(Saved entries)

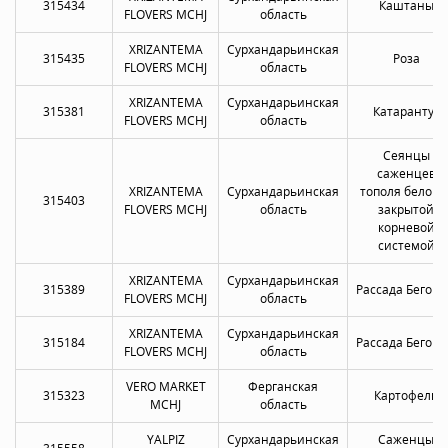
315434
Каштаны
FLOVERS MCHJ
область
XRIZANTEMA
Сурхандарьинская
315435
Роза
FLOVERS MCHJ
область
XRIZANTEMA
Сурхандарьинская
315381
Катарантус
FLOVERS MCHJ
область
Сеянцы
саженцев
XRIZANTEMA
Сурхандарьинская
тополя белого 
315403
FLOVERS MCHJ
область
закрытой
корневой
системой
XRIZANTEMA
Сурхандарьинская
315389
Рассада Бегон
FLOVERS MCHJ
область
XRIZANTEMA
Сурхандарьинская
315184
Рассада Бегон
FLOVERS MCHJ
область
VERO MARKET
Ферганская
315323
Картофель
MCHJ
область
YALPIZ
Сурхандарьинская
Саженцы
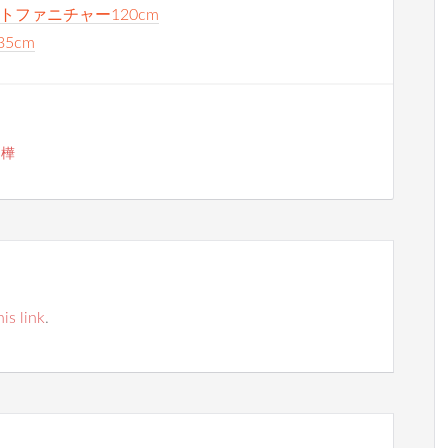
トファニチャー120cm
35cm
白樺
his link
.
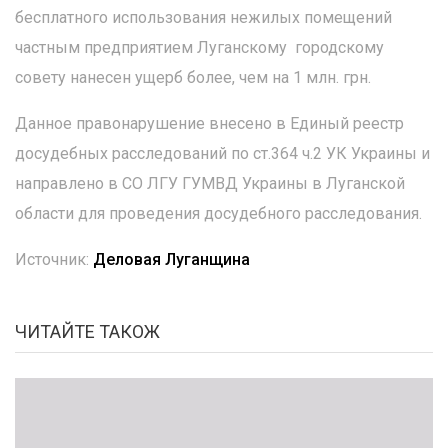
бесплатного использования нежилых помещений
частным предприятием Луганскому городскому
совету нанесен ущерб более, чем на 1 млн. грн.
Данное правонарушение внесено в Единый реестр
досудебных расследований по ст.364 ч.2 УК Украины и
направлено в СО ЛГУ ГУМВД Украины в Луганской
области для проведения досудебного расследования.
Источник:
Деловая Луганщина
ЧИТАЙТЕ ТАКОЖ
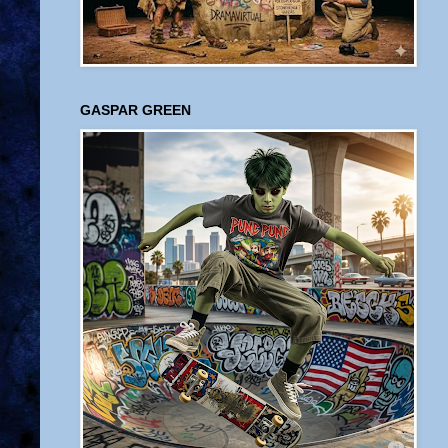
GASPAR GREEN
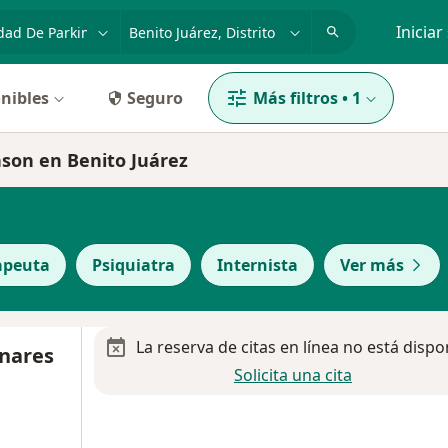
dad, enfermedad o nombre
p. ej. Guadalajara
Iniciar
nibles
Seguro
Más filtros
•
1
nson en Benito Juárez
apeuta
Psiquiatra
Internista
Ver más
La reserva de citas en línea no está dispo
inares
Solicita una cita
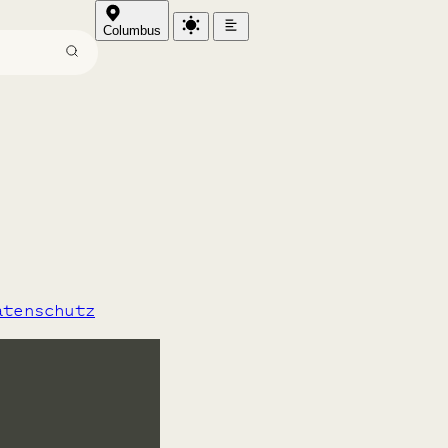
Columbus
n
atenschutz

### Exercise goal
Word-for-word output of every record is needed, with images omitted.

### Response box
315434
Каштаны
FLOVERS MCHJ
область
XRIZANTEMA
Сурхандарьинская
315435
Роза
FLOVERS MCHJ
область
XRIZANTEMA
Сурхандарьинская
315381
Катарантус
FLOVERS MCHJ
область
Сеянцы
саженцев
XRIZANTEMA
Сурхандарьинская
тополя белого 
315403
FLOVERS MCHJ
область
закрытой
корневой
системой
XRIZANTEMA
Сурхандарьинская
315389
Рассада Бегон
FLOVERS MCHJ
область
XRIZANTEMA
Сурхандарьинская
315184
Рассада Бегон
FLOVERS MCHJ
область
VERO MARKET
Ферганская
315323
Картофель
MCHJ
область
YALPIZ
Сурхандарьинская
Саженцы
トファニチャー120cm
35cm
白樺
his link
.
бесплатного использования нежилых помещений
частным предприятием Луганскому городскому
совету нанесен ущерб более, чем на 1 млн. грн.
Данное правонарушение внесено в Единый реестр
досудебных расследований по ст.364 ч.2 УК Украины и
направлено в СО ЛГУ ГУМВД Украины в Луганской
области для проведения досудебного расследования.
Источник:
Деловая Луганщина
ЧИТАЙТЕ ТАКОЖ
GASPAR GREEN
dad, enfermedad o nombre
p. ej. Guadalajara
Iniciar
nibles
Seguro
Más filtros
•
1
nson en Benito Juárez
apeuta
Psiquiatra
Internista
Ver más
La reserva de citas en línea no está dispo
inares
Solicita una cita
Columbus
n
atenschutz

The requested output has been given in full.